La première fiche de salaire qu'il a mise en ligne est celle d'un conseiller en personnel pour des clients importants dans la région de Zurich, âgé de 34 ans, avec onze ans d'expérience professionnelle et un diplôme d'une école supérieure. Verdict pour ce Zurichois: 11'833,35 francs bruts par mois (multiplié par douze).
La démarche ne fait pas l'unanimité
Les réactions négatives sous les posts ne tardent pas à suivre, considérant qu'il est inutile de partager de telles données. «C'est quoi cette merde?», demande l'un d'eux, tandis qu'un autre internaute lui reproche son populisme. En effet, certains considèrent qu'il participe à monter les gens les uns contre les autres. «Je ne comprends pas bien à quoi sert cette démarche? Elle ne garantit en tout cas pas la transparence», critique encore un autre utilisateur de la plateforme.
«J'ai reçu quelques messages méchants», admet Armend Mustafa. Il s'attendait à des réactions émotionnelles et les prend avec un certain recul: «Pour beaucoup de gens en Suisse, il reste clair qu'on ne parle pas du salaire et de l'argent».
Ses contributions créent en tout cas l'évènement, certaines publications étant commentées des centaines de fois. Mais elles sont également signalées à LinkedIn. Le portail d'emploi a effectivement retiré temporairement plusieurs des plus de 40 fiches de salaire anonymisées, et deux publications ont même été supprimées définitivement. «Dans ce cas, l'employeur n'a guère apprécié la transparence», lâche Armend Mustafa non sans humour.
La transparence des salaires est encore un sujet tabou dans de nombreuses entreprises. «Et ce sont surtout les travailleurs qui en souffrent. Beaucoup d'entre eux ne savent pas ce qu'ils valent et où ils peuvent se situer en termes de salaire», explique le conseiller RH pour justifier ses actions.
Trop, juste, ou pas assez?
Comme le chef d'entreprise, beaucoup d'autres personnes dans le pays semblent très soucieuses d'une plus grande transparence en matière de rétribution. Ainsi, en trois mois, il a reçu environ 300 fiches de paie pour qu'il les poste. La plupart se situent entre 4500 francs et 14'000 francs par mois. «Certains envoient leurs décomptes pour voir où ils en sont en fonction des réactions».
Dans de nombreux commentaires LinkedIn, les utilisateurs échangent leurs opinions sur le fait de savoir si les salaires publiés sont trop bas, justes ou alors trop élevés. La démarche a au moins l'intérêt de créer le débat.
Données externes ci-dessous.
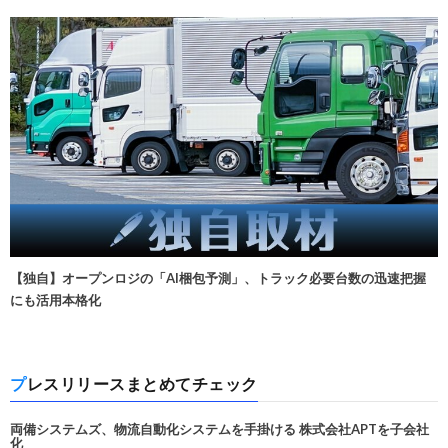
【独自】オープンロジの「AI梱包予測」、トラック必要台数の迅速把握
にも活用本格化
プレスリリースまとめてチェック
両備システムズ、物流自動化システムを手掛ける 株式会社APTを子会社
化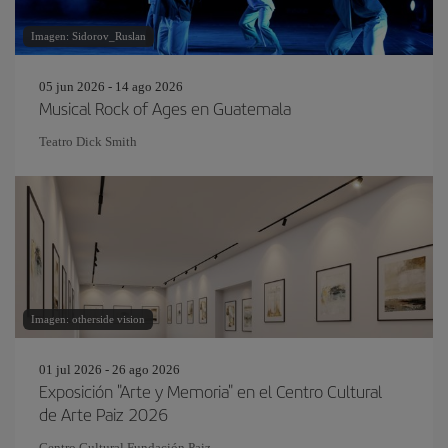
Imagen: Sidorov_Ruslan
05 jun 2026 - 14 ago 2026
Musical Rock of Ages en Guatemala
Teatro Dick Smith
Imagen: otherside vision
01 jul 2026 - 26 ago 2026
Exposición "Arte y Memoria" en el Centro Cultural
de Arte Paiz 2026
Centro Cultural Fundación Paiz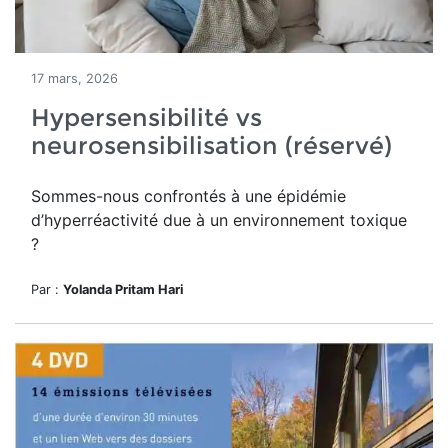
17 mars, 2026
Hypersensibilité vs
neurosensibilisation (réservé)
Sommes-nous confrontés à une épidémie
d’hyperréactivité due à un environnement toxique
?
Par :
Yolanda Pritam Hari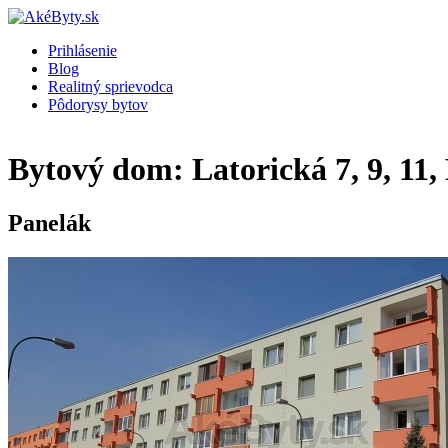
Prihlásenie
Blog
Realitný sprievodca
Pôdorysy bytov
Bytový dom: Latorická 7, 9, 11, 
Panelák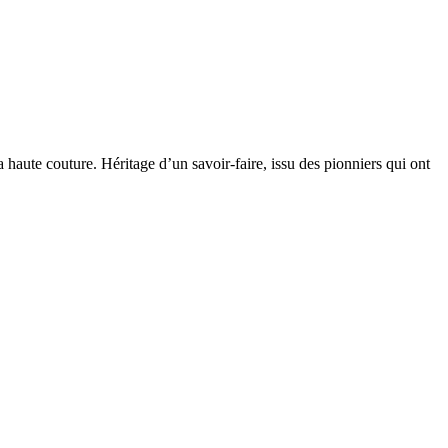
la haute couture. Héritage d’un savoir-faire, issu des pionniers qui ont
Prenons l'exemple d'un chef de projet: il a 32 ans, travaille chez un constructeur d'installations à Saint-Gall, dispose de quatre ans d'expérience, dirige une équipe de 4 à 6 personnes et son diplôme le plus élevé est un brevet fédéral. Plusieurs personnes ont alors soulevé que les 7030 francs bruts multipliés par 13 mois qu'il gagne, allocations familiales comprises, sont insuffisants.
Armend Mustafa vit les deux extrêmes dans son quotidien professionnel: «Il y a des candidats qui ont des prétentions salariales exorbitantes ou alors beaucoup trop basses. Et puis, il y a des employeurs qui, lorsque le candidat propose un salaire trop bas, se contentent d'accepter, car ils obtiennent alors une main-d'œuvre bon marché», raconte-t-il.
Si les candidats sont mieux informés et qu'il y a plus de transparence salariale dans une entreprise, le salaire serait en moyenne plus «juste». C'est en tout cas ce que souhaite Armand Mustafa avec sa démarche.